Übergegangene Ansprüche der Klägerin aus § 831 BGB bestünden nicht, da das Busunternehmen als Leistungsträger der Beklagten wegen fehlender Abhängigkeits- und Weisungsgebundenheit nicht als deren Verrichtungsgehilfe angesehen werden könne. Auch habe die Klägerin keine durchgreifenden Anhaltspunkte dafür aufgezeigt, dass die Beklagte eine eigene Verkehrssicherungspflicht verletzt haben und deshalb deliktisch haften könnte.

II.

Diese Beurteilung hält den Angriffen der Revision stand.

1.

Der Klägerin stehen vertragliche Ansprüche aus übergegangenem Recht gegen die Beklagte nicht zu.

a)

Ohne Rechtsfehler hat das Berufungsgericht angenommen, dass die Klägerin, auf die schon zum Zeitpunkt des Unfalls gemäß § 116 Abs. 1 SGB X die Gewährleistungsansprüche der Reisenden übergegangen waren, ihre Ansprüche selbst innerhalb der Ausschlussfrist bei der Beklagten hätte anmelden müssen. Denn die Obliegenheit des "Reisenden" nach § 651g Abs. 1 Satz 1 BGB, die Ansprüche innerhalb der Monatsfrist geltend zu machen, trifft den jeweiligen Anspruchsinhaber (BGHZ 159, 350, 354) und damit auch den Zessionar, auf den die Ansprüche durch Abtretung oder gesetzlichen Forderungsübergang übergegangen sind.

b)

Dem Berufungsgericht ist auch darin beizutreten, dass die rechtzeitige Anmeldung der übergegangenen Ansprüche durch den Zessionar auch dann nicht entbehrlich ist, wenn der Reisende rechtzeitig eigene Schadensersatzansprüche erhoben hat (ebenso ; vgl. auch Palandt/Sprau, BGB, 68. Aufl., § 651g Rdn. 2; MünchKomm./Tonner, BGB, 5. Aufl. § 651g Rdn. 26; krit.: Erman/Seiler, BGB, 12. Aufl., § 651g Rdn. 2; a.A. Führich, Urteilsanm. zu , LMK 2004, 204; Brüning, Probleme des Reisevertrags- und Reiseversicherungsrechts, Diss.

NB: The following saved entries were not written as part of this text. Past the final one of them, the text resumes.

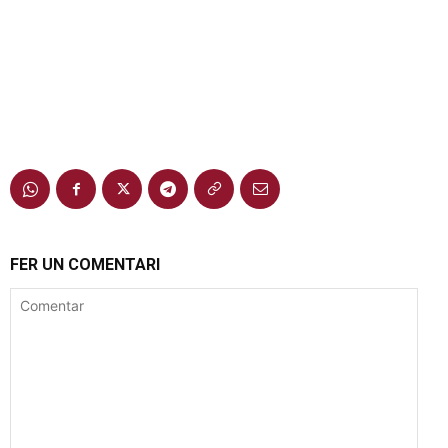
FER UN COMENTARI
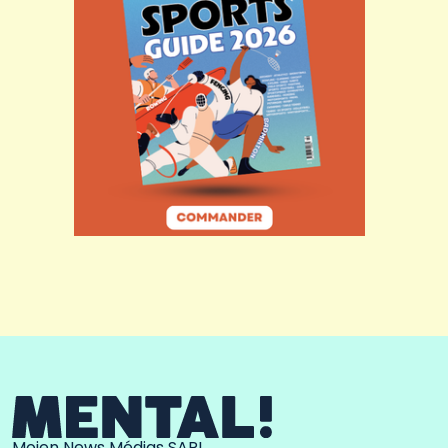
Moien News Médias SARL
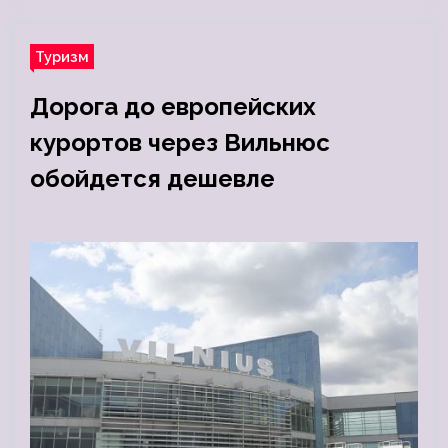
Туризм
Дорога до европейских
курортов через Вильнюс
обойдется дешевле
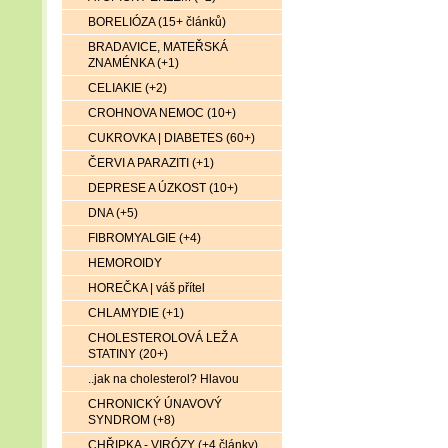
BORELIÓZA (15+ článků)
BRADAVICE, MATEŘSKÁ
ZNAMÉNKA (+1)
CELIAKIE (+2)
CROHNOVA NEMOC (10+)
CUKROVKA | DIABETES (60+)
ČERVI A PARAZITI (+1)
DEPRESE A ÚZKOST (10+)
DNA (+5)
FIBROMYALGIE (+4)
HEMOROIDY
HOREČKA | váš přítel
CHLAMYDIE (+1)
CHOLESTEROLOVÁ LEŽ A
STATINY (20+)
..jak na cholesterol? Hlavou
CHRONICKÝ ÚNAVOVÝ
SYNDROM (+8)
CHŘIPKA - VIRÓZY (+4 články)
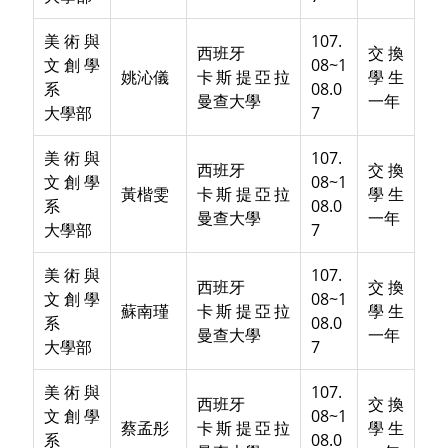
美術與
107.
西班牙
交換
文創學
08~1
姚沁儀
卡斯提亞拉
學生
系
08.0
曼查大學
一年
大學部
7
美術與
107.
西班牙
交換
文創學
08~1
黃楷雯
卡斯提亞拉
學生
系
08.0
曼查大學
一年
大學部
7
美術與
107.
西班牙
交換
文創學
08~1
蘇南瑾
卡斯提亞拉
學生
系
08.0
曼查大學
一年
大學部
7
美術與
107.
西班牙
交換
文創學
08~1
蔡孟彤
卡斯提亞拉
學生
系
08.0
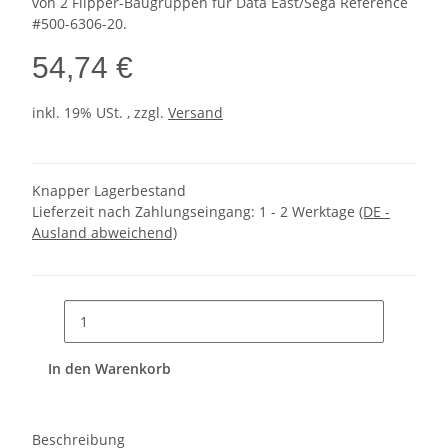
von 2 Flipper-Baugruppen für Data East/Sega Reference
#500-6306-20.
54,74 €
inkl. 19% USt. , zzgl.
Versand
Knapper Lagerbestand
Lieferzeit nach Zahlungseingang:
1 - 2 Werktage
(DE -
Ausland abweichend)
In den Warenkorb
Beschreibung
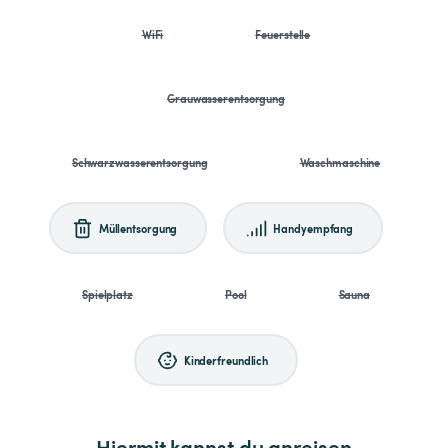
WiFi
Feuerstelle
Grauwasserentsorgung
Schwarzwasserentsorgung
Waschmaschine
Müllentsorgung
Handyempfang
Spielplatz
Pool
Sauna
Kinderfreundlich
Hiermit kannst du anreisen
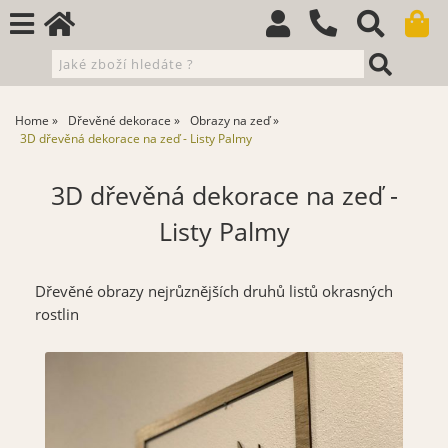
Home
Dřevěné dekorace
Obrazy na zeď
3D dřevěná dekorace na zeď - Listy Palmy
3D dřevěná dekorace na zeď -
Listy Palmy
Dřevěné obrazy nejrůznějších druhů listů okrasných
rostlin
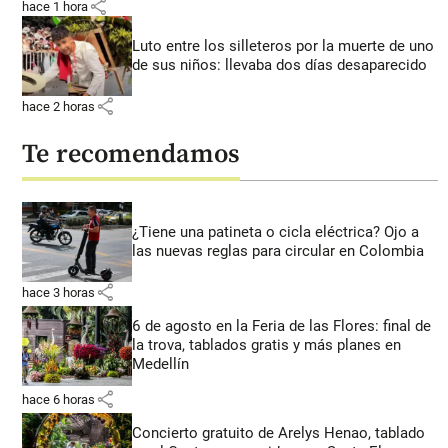
share
hace 1 hora
Luto entre los silleteros por la muerte de uno
de sus niños: llevaba dos días desaparecido
share
hace 2 horas
Te recomendamos
¿Tiene una patineta o cicla eléctrica? Ojo a
las nuevas reglas para circular en Colombia
share
hace 3 horas
6 de agosto en la Feria de las Flores: final de
la trova, tablados gratis y más planes en
Medellín
share
hace 6 horas
Concierto gratuito de Arelys Henao, tablado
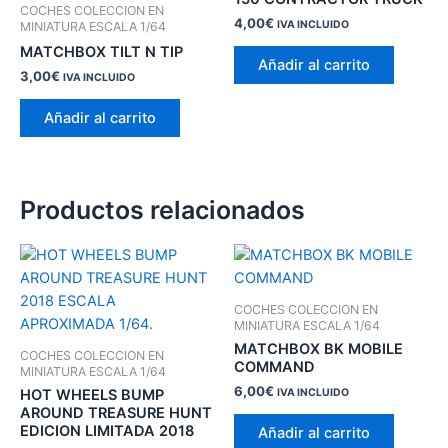
COCHES COLECCION EN
4,00
€
IVA INCLUIDO
MINIATURA ESCALA 1/64
MATCHBOX TILT N TIP
Añadir al carrito
3,00
€
IVA INCLUIDO
Añadir al carrito
Productos relacionados
COCHES COLECCION EN
MINIATURA ESCALA 1/64
MATCHBOX BK MOBILE
COCHES COLECCION EN
COMMAND
MINIATURA ESCALA 1/64
6,00
€
HOT WHEELS BUMP
IVA INCLUIDO
AROUND TREASURE HUNT
EDICION LIMITADA 2018
Añadir al carrito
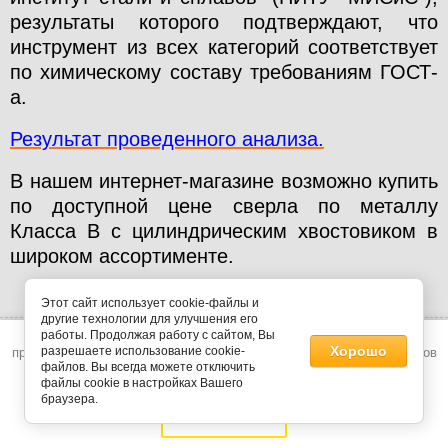
результаты которого подтверждают, что
инструмент из всех категорий соответствует
по химическому составу требованиям ГОСТ-
а.
Результат проведенного анализа.
В нашем интернет-магазине возможно купить
по доступной цене сверла по металлу
Класса В
с цилиндрическим хвостовиком в
широком ассортименте.
Этот сайт использует cookie-файлы и
другие технологии для улучшения его
работы. Продолжая работу с сайтом, Вы
Этот сайт использует файлы cookie и метаданные. Продолжая
Хорошо
разрешаете использование cookie-
просматривать его, вы соглашаетесь на использование нами файлов
файлов. Вы всегда можете отключить
cookie и метаданных в соответствии с
Политикой
конфиденциальности
.
файлы cookie в настройках Вашего
браузера.
zakaz@wolfstar.ru
Продолжить
Сравнение
Корзина
0
0
График работы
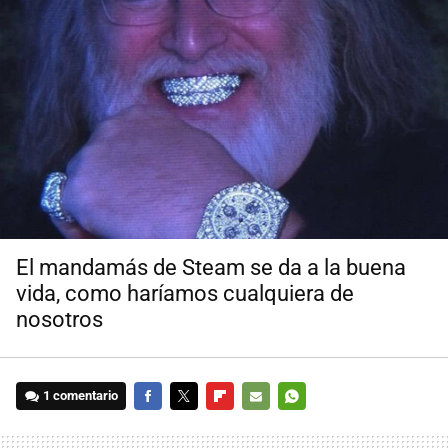
El mandamás de Steam se da a la buena
vida, como haríamos cualquiera de
nosotros
1 comentario
FACEBOOK
TWITTER
FLIPBOARD
E-
WHATSAPP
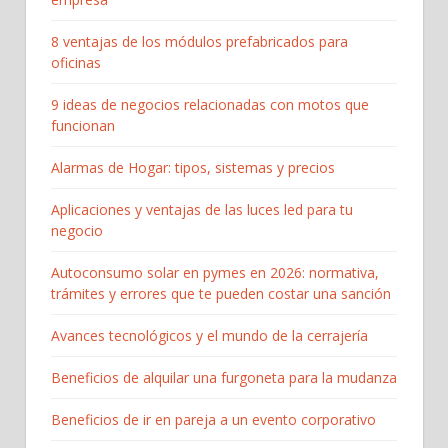
8 ventajas de los módulos prefabricados para
oficinas
9 ideas de negocios relacionadas con motos que
funcionan
Alarmas de Hogar: tipos, sistemas y precios
Aplicaciones y ventajas de las luces led para tu
negocio
Autoconsumo solar en pymes en 2026: normativa,
trámites y errores que te pueden costar una sanción
Avances tecnológicos y el mundo de la cerrajería
Beneficios de alquilar una furgoneta para la mudanza
Beneficios de ir en pareja a un evento corporativo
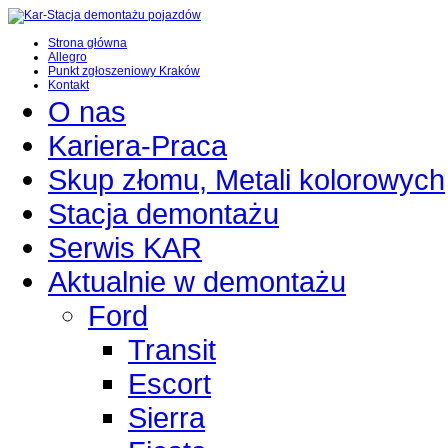
Strona główna
Allegro
Punkt zgłoszeniowy Kraków
Kontakt
O nas
Kariera-Praca
Skup złomu, Metali kolorowych
Stacja demontażu
Serwis KAR
Aktualnie w demontażu
Ford
Transit
Escort
Sierra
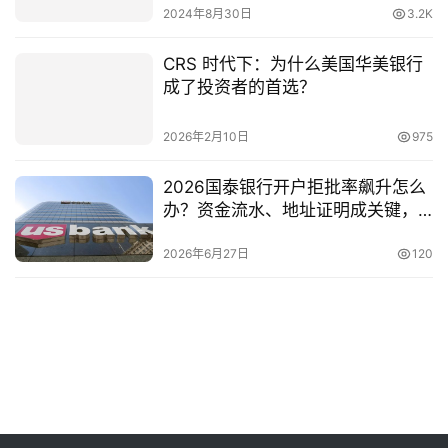
2024年8月30日
3.2K
CRS 时代下：为什么美国华美银行
成了投资者的首选？
2026年2月10日
975
2026国泰银行开户拒批率飙升怎么
办？资金流水、地址证明成关键，
附破解策略
2026年6月27日
120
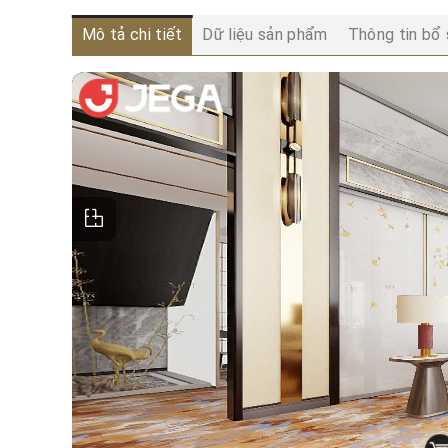
Mô tả chi tiết
Dữ liệu sản phẩm
Thông tin bổ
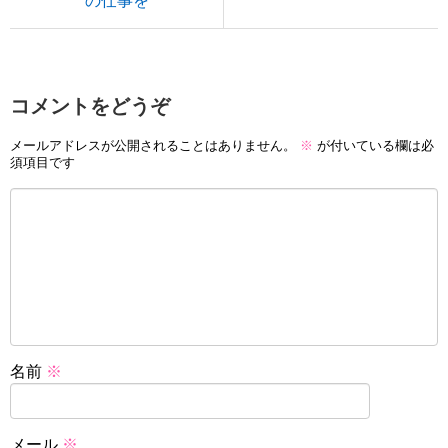
の仕事を
コメントをどうぞ
メールアドレスが公開されることはありません。
※
が付いている欄は必
須項目です
名前
※
メール
※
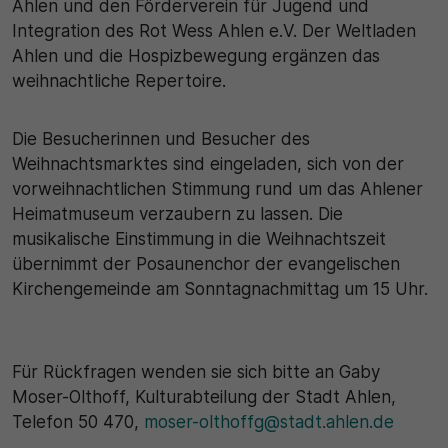
Ahlen und den Förderverein für Jugend und
Integration des Rot Wess Ahlen e.V. Der Weltladen
Ahlen und die Hospizbewegung ergänzen das
weihnachtliche Repertoire.
Die Besucherinnen und Besucher des
Weihnachtsmarktes sind eingeladen, sich von der
vorweihnachtlichen Stimmung rund um das Ahlener
Heimatmuseum verzaubern zu lassen. Die
musikalische Einstimmung in die Weihnachtszeit
übernimmt der Posaunenchor der evangelischen
Kirchengemeinde am Sonntagnachmittag um 15 Uhr.
Für Rückfragen wenden sie sich bitte an Gaby
Moser-Olthoff, Kulturabteilung der Stadt Ahlen,
Telefon 50 470,
moser-olthoffg@stadt.ahlen.de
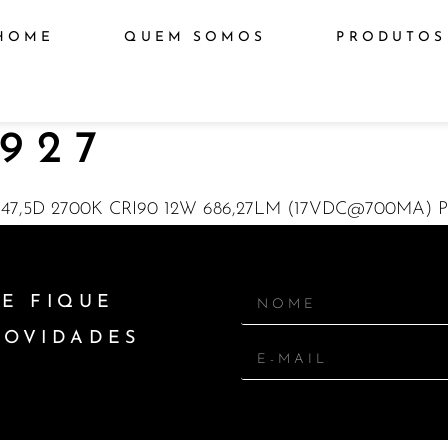
HOME
QUEM SOMOS
PRODUTOS
927
7,5D 2700K CRI90 12W 686,27LM (17VDC@700MA) 
E FIQUE
NOVIDADES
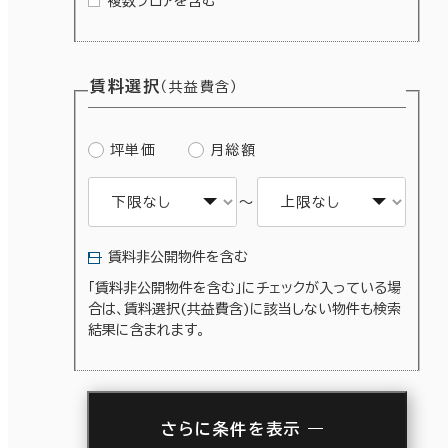
複数フロアを含む
賃料選択
（共益費含）
坪単価
月総額
～
賃料非公開物件を含む
「賃料非公開物件を含む」にチェックが入っている場
合は、賃料選択(共益費含)に該当しない物件も検索
結果に含まれます。
さらに条件を表示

Hamburg 2008, S. 68 f.).

aa)

Sinn und Zweck der Ausschlussfrist ist es, dem Reiseveranstalter Gewissheit darüber zu verschaffen, ob und in welchem Umfang Gewährleistungsansprüche auf ihn zukommen, damit er unverzüglich die notwendigen Beweissicherungsmaßnahmen treffen, etwaige Regressansprüche gegen seine Leistungsträger geltend machen und gegebenenfalls seinen Versicherer benachrichtigen kann (vgl. BGHZ 90, 363, 367, 369 ; 97, 255, 262 ; 102, 80, 86 ; 145, 343, 349 ; Urt. v. - X ZR 163/02, NJW 2005, 1420). Wie der Bundesgerichtshof bereits im Urteil vom (BGHZ 159, 350, 354) ausgeführt hat, erlangt der Reiseveranstalter sichere Kenntnis der auf ihn zukommenden Gewährleistungsansprüche allerdings nur durch eine Anmeldung des Anspruchsinhabers. Daher hat der Bundesgerichtshof jedenfalls in jenem Fall, in dem lediglich eine vom Reisenden vorgenommene Anmeldung des für ihn fremden, weil auf den Sozialversicherungsträger übergegangenen Teilanspruchs auf Ersatz der Heilbehandlungskosten in Frage gestanden hat, die eigene rechtzeitige Anmeldung des Anspruchsinhabers aus übergegangenem Recht für unentbehrlich erachtet.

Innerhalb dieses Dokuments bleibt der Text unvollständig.